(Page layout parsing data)
++++++++

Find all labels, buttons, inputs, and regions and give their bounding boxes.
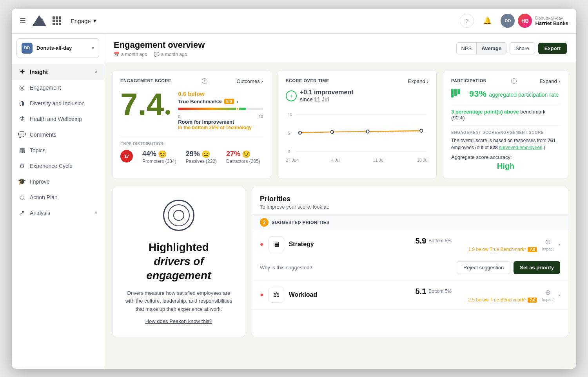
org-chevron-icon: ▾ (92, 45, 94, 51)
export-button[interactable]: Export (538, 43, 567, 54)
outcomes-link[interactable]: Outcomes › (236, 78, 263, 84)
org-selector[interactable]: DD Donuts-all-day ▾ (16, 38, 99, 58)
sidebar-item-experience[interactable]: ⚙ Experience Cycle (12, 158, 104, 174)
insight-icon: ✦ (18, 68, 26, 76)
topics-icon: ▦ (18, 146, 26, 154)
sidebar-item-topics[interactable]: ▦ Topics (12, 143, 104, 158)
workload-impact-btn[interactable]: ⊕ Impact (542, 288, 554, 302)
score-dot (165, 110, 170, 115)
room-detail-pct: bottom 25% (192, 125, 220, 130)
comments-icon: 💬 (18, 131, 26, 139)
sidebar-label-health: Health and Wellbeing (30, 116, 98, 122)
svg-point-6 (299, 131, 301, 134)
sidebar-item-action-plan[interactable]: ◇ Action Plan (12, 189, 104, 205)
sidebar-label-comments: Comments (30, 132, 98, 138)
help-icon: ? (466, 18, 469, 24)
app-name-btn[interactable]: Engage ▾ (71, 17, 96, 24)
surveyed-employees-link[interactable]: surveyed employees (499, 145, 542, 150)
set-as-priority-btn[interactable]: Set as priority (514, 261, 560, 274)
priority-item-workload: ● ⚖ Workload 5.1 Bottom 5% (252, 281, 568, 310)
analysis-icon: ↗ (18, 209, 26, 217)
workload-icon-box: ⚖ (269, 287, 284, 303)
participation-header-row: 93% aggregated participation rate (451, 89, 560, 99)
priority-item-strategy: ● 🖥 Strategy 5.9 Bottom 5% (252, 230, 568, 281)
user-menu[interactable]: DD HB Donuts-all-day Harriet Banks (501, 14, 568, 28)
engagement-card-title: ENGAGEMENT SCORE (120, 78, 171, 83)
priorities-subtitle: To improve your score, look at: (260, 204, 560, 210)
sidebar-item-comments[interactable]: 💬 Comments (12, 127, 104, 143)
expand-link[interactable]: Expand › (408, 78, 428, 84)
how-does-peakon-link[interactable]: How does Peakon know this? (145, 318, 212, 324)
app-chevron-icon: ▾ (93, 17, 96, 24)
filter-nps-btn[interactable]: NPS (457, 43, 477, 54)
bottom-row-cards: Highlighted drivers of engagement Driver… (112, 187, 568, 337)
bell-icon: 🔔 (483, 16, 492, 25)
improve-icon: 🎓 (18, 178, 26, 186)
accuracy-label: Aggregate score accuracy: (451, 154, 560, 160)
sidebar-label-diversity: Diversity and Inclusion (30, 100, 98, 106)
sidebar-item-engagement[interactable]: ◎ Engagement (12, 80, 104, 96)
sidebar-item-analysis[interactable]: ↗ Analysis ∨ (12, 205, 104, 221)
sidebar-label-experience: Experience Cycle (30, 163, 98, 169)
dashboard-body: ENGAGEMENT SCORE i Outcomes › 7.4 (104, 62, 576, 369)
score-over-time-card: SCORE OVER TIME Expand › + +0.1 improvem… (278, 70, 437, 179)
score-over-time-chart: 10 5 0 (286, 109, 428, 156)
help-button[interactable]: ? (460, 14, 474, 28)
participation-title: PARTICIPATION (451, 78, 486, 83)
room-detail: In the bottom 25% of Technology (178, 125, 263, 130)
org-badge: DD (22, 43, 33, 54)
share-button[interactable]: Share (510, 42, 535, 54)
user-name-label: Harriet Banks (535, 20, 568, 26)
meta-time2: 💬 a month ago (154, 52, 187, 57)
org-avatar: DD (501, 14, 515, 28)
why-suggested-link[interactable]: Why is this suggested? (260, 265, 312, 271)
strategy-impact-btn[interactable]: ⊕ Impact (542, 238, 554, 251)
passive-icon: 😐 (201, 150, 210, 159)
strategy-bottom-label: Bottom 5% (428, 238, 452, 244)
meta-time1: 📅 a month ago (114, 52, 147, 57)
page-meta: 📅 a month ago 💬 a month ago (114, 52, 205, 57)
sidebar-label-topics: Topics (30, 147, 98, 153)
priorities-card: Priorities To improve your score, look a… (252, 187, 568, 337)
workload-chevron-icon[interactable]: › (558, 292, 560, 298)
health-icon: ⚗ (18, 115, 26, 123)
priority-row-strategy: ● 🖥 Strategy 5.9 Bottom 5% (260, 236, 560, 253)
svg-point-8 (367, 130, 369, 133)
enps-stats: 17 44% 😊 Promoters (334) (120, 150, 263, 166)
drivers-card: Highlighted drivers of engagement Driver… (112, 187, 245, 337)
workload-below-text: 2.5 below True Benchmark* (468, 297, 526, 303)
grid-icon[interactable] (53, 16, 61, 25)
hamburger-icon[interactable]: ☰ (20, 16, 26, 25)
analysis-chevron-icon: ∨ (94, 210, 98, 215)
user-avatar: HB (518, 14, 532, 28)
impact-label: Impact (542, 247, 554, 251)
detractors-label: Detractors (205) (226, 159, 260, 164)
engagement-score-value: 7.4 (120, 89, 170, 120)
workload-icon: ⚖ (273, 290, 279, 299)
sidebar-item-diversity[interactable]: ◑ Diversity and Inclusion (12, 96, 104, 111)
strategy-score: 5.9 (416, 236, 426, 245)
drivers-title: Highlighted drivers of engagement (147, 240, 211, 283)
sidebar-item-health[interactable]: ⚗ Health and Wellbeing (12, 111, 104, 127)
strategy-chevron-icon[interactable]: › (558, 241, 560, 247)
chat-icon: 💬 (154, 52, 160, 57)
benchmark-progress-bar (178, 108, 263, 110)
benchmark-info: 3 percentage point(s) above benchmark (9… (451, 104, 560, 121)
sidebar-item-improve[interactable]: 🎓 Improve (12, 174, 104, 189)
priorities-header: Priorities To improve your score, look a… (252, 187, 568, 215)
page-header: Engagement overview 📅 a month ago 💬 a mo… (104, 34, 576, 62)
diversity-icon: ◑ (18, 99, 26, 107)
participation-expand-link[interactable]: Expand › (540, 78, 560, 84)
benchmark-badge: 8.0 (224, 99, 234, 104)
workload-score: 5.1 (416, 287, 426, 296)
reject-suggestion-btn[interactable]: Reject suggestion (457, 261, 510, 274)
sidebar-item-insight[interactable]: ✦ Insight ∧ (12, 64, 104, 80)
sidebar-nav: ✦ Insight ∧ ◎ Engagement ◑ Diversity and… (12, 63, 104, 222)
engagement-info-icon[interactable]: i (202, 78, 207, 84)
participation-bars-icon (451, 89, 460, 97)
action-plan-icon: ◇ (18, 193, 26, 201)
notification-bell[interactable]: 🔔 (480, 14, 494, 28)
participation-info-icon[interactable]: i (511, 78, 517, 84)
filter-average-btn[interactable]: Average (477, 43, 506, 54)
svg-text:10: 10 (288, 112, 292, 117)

++++++++

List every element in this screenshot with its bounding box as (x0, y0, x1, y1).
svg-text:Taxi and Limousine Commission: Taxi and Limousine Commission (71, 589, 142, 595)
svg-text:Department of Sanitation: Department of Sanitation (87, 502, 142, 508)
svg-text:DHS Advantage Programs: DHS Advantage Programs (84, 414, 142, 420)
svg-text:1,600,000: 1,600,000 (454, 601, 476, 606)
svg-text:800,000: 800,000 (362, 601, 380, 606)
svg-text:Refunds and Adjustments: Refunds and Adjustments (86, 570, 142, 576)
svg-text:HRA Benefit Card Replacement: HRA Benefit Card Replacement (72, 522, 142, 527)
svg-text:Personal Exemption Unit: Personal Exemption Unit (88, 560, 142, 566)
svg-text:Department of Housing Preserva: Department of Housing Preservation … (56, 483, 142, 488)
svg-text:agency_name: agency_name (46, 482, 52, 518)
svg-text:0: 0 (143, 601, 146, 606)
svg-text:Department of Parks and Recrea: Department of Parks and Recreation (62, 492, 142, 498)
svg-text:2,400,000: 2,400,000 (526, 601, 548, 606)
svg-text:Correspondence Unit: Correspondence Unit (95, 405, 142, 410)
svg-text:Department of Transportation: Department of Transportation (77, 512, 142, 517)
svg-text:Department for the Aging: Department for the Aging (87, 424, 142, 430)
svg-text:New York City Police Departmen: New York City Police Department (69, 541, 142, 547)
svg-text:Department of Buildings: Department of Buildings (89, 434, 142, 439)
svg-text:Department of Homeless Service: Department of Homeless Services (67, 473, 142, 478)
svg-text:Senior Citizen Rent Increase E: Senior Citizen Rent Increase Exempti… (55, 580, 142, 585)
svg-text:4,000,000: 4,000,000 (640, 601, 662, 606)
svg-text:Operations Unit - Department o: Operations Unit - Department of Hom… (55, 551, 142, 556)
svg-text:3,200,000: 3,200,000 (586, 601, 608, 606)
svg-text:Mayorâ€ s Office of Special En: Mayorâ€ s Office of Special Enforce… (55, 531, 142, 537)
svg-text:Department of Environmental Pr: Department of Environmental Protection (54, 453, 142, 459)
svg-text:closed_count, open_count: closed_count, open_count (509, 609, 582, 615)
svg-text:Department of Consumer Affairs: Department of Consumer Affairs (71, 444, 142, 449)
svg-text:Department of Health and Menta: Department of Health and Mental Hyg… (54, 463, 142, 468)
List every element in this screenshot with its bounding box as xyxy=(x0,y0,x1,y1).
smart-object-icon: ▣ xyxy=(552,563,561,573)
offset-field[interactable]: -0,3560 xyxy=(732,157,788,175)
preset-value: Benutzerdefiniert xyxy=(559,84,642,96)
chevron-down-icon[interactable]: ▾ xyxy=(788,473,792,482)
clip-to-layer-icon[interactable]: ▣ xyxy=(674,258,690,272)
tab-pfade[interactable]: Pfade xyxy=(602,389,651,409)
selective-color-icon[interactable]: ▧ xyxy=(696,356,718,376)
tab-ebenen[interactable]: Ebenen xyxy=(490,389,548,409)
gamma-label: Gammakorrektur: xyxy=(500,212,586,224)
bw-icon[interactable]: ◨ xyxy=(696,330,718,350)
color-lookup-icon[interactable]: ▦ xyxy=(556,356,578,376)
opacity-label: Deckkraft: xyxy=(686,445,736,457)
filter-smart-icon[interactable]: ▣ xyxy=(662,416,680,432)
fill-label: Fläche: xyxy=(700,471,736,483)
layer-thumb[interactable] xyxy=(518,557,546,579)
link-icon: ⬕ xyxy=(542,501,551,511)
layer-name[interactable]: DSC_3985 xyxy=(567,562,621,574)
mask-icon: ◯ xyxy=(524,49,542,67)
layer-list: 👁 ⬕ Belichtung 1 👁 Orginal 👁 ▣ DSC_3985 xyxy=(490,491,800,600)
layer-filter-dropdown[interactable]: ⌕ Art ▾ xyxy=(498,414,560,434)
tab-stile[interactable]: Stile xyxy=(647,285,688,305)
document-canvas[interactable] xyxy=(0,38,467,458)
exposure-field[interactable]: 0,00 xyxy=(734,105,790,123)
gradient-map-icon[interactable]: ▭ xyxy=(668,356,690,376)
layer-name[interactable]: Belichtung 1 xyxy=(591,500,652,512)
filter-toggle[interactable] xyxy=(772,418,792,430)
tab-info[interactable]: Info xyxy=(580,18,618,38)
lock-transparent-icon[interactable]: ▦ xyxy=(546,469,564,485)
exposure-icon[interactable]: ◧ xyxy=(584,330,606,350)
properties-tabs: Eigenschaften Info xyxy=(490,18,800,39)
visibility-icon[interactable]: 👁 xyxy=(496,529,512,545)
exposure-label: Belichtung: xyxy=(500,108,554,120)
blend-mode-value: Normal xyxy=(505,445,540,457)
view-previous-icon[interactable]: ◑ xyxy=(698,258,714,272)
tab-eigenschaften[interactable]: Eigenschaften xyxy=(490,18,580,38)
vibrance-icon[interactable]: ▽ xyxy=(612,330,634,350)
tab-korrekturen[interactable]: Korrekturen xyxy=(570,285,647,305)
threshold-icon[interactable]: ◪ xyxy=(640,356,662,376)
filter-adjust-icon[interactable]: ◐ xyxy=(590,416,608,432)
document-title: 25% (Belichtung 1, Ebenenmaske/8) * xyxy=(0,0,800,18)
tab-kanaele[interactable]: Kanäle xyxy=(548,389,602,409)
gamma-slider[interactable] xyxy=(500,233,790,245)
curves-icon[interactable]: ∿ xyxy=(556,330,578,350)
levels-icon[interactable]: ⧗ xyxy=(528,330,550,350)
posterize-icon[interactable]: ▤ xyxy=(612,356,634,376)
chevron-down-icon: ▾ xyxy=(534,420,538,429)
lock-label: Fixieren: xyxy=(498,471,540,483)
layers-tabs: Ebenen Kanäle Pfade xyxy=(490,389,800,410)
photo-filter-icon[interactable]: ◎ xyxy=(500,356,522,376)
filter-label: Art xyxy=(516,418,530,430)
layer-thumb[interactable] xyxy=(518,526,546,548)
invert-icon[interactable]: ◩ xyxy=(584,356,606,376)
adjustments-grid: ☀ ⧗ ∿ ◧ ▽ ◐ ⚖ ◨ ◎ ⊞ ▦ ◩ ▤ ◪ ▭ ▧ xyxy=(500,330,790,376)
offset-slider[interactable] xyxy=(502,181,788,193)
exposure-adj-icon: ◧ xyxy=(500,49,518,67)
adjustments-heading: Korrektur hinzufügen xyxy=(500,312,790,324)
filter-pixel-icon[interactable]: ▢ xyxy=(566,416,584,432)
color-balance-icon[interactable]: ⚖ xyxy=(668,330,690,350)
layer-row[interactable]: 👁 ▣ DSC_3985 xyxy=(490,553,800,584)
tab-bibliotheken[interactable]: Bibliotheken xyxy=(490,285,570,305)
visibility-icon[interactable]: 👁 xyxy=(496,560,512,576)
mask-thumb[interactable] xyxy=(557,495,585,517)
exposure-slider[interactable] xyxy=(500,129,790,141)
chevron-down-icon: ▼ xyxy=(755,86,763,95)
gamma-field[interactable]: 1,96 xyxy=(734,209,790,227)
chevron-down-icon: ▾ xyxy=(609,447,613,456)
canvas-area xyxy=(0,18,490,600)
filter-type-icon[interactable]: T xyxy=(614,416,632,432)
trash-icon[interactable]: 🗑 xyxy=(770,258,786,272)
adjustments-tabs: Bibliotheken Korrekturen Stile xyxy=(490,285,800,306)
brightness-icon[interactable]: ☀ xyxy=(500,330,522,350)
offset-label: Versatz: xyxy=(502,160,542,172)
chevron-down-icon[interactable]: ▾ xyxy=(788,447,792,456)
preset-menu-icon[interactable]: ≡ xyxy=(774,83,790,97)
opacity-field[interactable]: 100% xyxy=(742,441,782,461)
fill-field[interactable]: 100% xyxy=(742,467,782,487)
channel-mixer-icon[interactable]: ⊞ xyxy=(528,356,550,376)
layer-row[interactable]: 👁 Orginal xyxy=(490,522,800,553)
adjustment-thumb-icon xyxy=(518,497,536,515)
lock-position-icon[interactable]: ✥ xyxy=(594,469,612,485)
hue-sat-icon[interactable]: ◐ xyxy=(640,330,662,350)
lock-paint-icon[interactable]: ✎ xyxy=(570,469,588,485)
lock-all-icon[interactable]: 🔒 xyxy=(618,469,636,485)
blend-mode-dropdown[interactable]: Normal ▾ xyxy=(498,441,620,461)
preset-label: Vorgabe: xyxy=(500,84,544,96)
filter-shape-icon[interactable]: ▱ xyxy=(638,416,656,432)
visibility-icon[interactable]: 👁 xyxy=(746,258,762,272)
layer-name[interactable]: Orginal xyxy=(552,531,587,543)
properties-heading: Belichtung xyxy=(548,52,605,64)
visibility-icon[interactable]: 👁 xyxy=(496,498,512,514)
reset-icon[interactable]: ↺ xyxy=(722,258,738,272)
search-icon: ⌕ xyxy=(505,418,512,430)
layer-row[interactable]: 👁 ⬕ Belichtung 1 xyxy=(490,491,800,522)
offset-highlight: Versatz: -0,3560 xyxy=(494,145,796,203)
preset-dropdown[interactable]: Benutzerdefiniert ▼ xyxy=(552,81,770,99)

++++++++

**TASK TO COMPLETE:** Go through the data above and copy each line in which "Expand" appears.

**YOUR RESPONSE:**
expand-link[interactable]: Expand › (408, 78, 428, 84)
score-over-time-card: SCORE OVER TIME Expand › + +0.1 improvem… (278, 70, 437, 179)
participation-expand-link[interactable]: Expand › (540, 78, 560, 84)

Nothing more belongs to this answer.